I was raised in a secular household, by a family of Amglican heritage- the focus was on doing/being “good”, and not on religion.
As an adult, I found I needed more and became ordained. I believe in accepting all faiths- and in the Chicago suburbs (and all of Illinois), I am able to marry, baptize, bury, anyone of any faith. More importantly, I look to all books of love- to all people- as the marriage of science and mystic faith creates something wonderful.
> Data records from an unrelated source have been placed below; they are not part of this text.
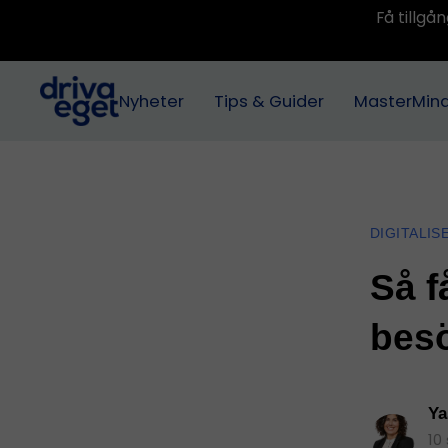
Få tillg
Nyheter
Tips & Guider
MasterMin
DIGITALIS
Så f
bes
Ya
10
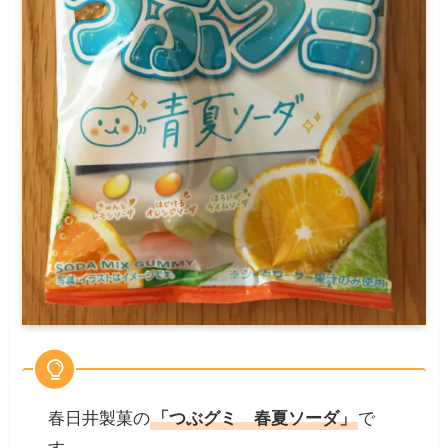
春日井製菓の
「つぶグミ 春夏ソーダ」
で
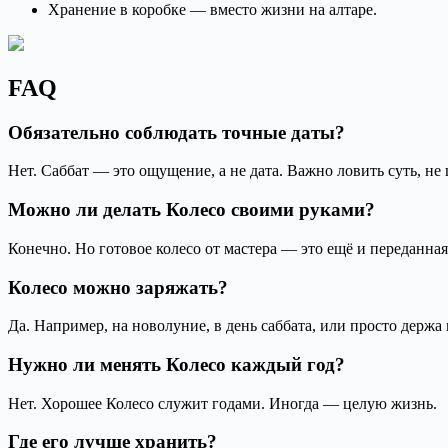
Хранение в коробке — вместо жизни на алтаре.
FAQ
Обязательно соблюдать точные даты?
Нет. Саббат — это ощущение, а не дата. Важно ловить суть, не
Можно ли делать Колесо своими руками?
Конечно. Но готовое колесо от мастера — это ещё и переданная 
Колесо можно заряжать?
Да. Например, на новолуние, в день саббата, или просто держа 
Нужно ли менять Колесо каждый год?
Нет. Хорошее Колесо служит годами. Иногда — целую жизнь.
Где его лучше хранить?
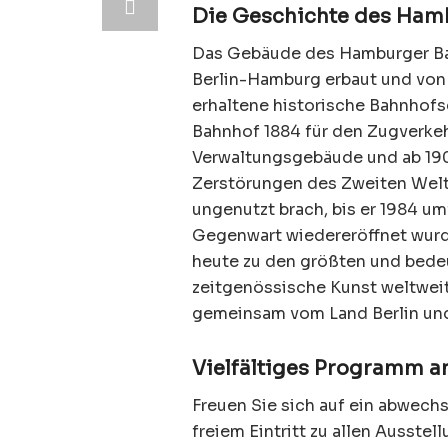
Die Geschichte des Ham
Das Gebäude des Hamburger Ba
Berlin-Hamburg erbaut und von 
erhaltene historische Bahnhofs
Bahnhof 1884 für den Zugverke
Verwaltungsgebäude und ab 19
Zerstörungen des Zweiten Welt
ungenutzt brach, bis er 1984 u
Gegenwart wiedereröffnet wurde
heute zu den größten und bede
zeitgenössische Kunst weltwei
gemeinsam vom Land Berlin un
Vielfältiges Programm 
Freuen Sie sich auf ein abwech
freiem Eintritt zu allen Ausstel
I bring this up, because, as I ask for “your” help, I offer mine- in whatever manner I can give it. If I am needed for any matter regarding ANY faith, please do contact me. Life is short, but joy is eternal.
Peace,
Nicole
This blog is a lifesaver to me. I come on here every morning, as I can, to avoid isolation. I AM BLESSED! I have prayed not to be bitter, not to feel sorry for myself. Thoughts are usually followed by actions and if my thoughts are negative then soon my words and actions will also be negative. Sometimes chronically ill people are isolated because they have become angry and critical toward others.
but if our thoughts are “other” centered, we are able to maintain our humanity and not dwell within our pain.
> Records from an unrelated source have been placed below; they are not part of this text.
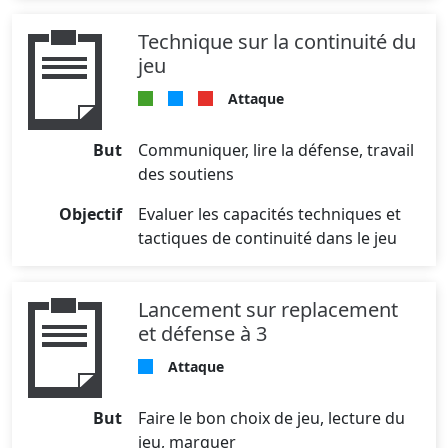
Technique sur la continuité du
jeu
Attaque
But
Communiquer, lire la défense, travail
des soutiens
Objectif
Evaluer les capacités techniques et
tactiques de continuité dans le jeu
Lancement sur replacement
et défense à 3
Attaque
But
Faire le bon choix de jeu, lecture du
jeu, marquer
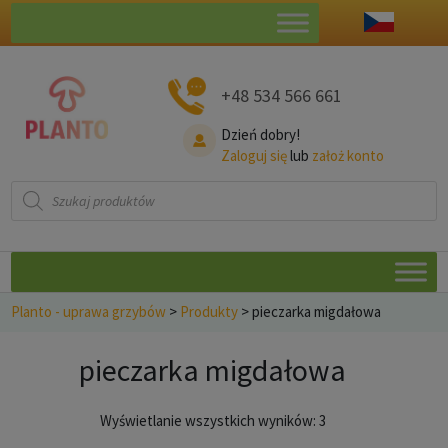
+48 534 566 661
Dzień dobry!
Zaloguj się
lub
założ konto
Wyszukiwarka
produktów
Planto - uprawa grzybów
>
Produkty
>
pieczarka migdałowa
pieczarka migdałowa
Posortowane
Wyświetlanie wszystkich wyników: 3
według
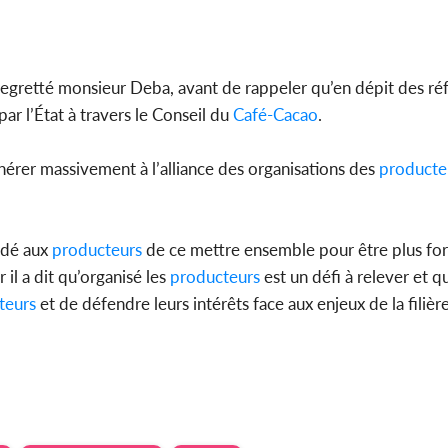
a regretté monsieur Deba, avant de rappeler qu’en dépit des 
ar l’État à travers le Conseil du
Café-Cacao
.
hérer massivement à l’alliance des organisations des
producte
ndé aux
producteurs
de ce mettre ensemble pour être plus for
 il a dit qu’organisé les
producteurs
est un défi à relever et 
teurs
et de défendre leurs intérêts face aux enjeux de la filière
It is challenging Nancy, but you have stated it well. Thanks.
Hi Kelly,
I have been following you for several months now on your blog and am so wonderfully blessed to have found your incredibly informative site, RA Warrior ! Thank you for your honesty, helpfulness and sensitivity to this very misunderstood disease. I too have RA and don’t really think of myself as “cheerful” as such; maybe just very aware in my own sense that God has allowed me to struggle with this disease but has given me a total peace and ability to live with both the struggles as well as the wonderful blessings. I have suffered with many aspects of RA, but also know God is in full control of all of it. I am thankful He has given me relief from much of the pain, etc. for now and Trust Him fully with what He has for me in the future. Thank you once again for your blog – it has taught me and helped me beyond words. God’s richest Blessings to you and your family. Chris
Kelly – may I ask you about your Orencia experience. I appreciate this post is older but I would very much appreciate your input. Thanks.